WHAT THE TASK ASKS: Report each line of the data below in which "hogy" appears.

═══ DATASET RECORDS

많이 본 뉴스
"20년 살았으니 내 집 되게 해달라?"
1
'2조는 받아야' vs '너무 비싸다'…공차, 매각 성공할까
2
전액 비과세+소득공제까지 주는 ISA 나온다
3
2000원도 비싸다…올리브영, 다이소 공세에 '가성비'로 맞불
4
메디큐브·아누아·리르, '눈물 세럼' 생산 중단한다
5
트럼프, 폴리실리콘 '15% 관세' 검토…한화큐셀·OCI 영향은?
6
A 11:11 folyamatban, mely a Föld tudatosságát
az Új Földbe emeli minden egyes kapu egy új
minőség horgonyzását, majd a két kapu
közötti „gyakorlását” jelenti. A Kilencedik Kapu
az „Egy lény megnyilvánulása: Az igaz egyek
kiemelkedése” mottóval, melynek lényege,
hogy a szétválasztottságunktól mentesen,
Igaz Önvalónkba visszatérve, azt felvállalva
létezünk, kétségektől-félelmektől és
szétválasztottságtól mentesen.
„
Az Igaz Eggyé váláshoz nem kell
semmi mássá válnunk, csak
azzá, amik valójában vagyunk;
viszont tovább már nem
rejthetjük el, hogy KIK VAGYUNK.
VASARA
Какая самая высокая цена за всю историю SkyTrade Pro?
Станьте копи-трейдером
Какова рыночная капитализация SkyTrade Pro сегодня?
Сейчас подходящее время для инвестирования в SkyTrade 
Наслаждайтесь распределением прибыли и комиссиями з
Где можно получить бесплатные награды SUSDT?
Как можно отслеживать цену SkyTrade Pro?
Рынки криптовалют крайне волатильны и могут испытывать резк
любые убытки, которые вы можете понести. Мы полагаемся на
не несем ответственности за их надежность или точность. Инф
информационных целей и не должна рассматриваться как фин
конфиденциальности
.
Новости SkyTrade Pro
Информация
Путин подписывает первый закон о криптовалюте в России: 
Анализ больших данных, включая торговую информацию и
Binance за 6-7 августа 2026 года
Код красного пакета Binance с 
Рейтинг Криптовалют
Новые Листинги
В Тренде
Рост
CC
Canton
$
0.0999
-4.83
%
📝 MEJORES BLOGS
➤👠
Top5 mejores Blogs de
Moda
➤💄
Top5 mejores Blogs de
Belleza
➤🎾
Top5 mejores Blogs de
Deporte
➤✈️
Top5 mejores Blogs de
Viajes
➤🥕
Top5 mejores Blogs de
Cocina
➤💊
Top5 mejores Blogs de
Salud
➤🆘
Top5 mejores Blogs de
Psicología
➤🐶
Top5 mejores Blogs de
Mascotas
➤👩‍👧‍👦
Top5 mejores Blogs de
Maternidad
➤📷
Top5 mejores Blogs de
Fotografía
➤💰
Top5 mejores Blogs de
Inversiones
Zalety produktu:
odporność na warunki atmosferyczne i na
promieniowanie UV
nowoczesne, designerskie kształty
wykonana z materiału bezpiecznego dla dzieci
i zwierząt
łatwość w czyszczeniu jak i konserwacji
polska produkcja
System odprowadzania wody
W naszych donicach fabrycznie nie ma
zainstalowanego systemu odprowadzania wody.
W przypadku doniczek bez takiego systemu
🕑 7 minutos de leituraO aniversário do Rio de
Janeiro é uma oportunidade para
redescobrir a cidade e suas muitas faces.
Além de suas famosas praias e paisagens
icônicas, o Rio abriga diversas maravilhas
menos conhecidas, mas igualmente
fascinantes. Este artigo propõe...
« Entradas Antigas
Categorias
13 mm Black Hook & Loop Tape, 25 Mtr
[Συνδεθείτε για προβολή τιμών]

══════

RESPONSE TO THIS EXERCISE:
hogy a szétválasztottságunktól mentesen,
rejthetjük el, hogy KIK VAGYUNK.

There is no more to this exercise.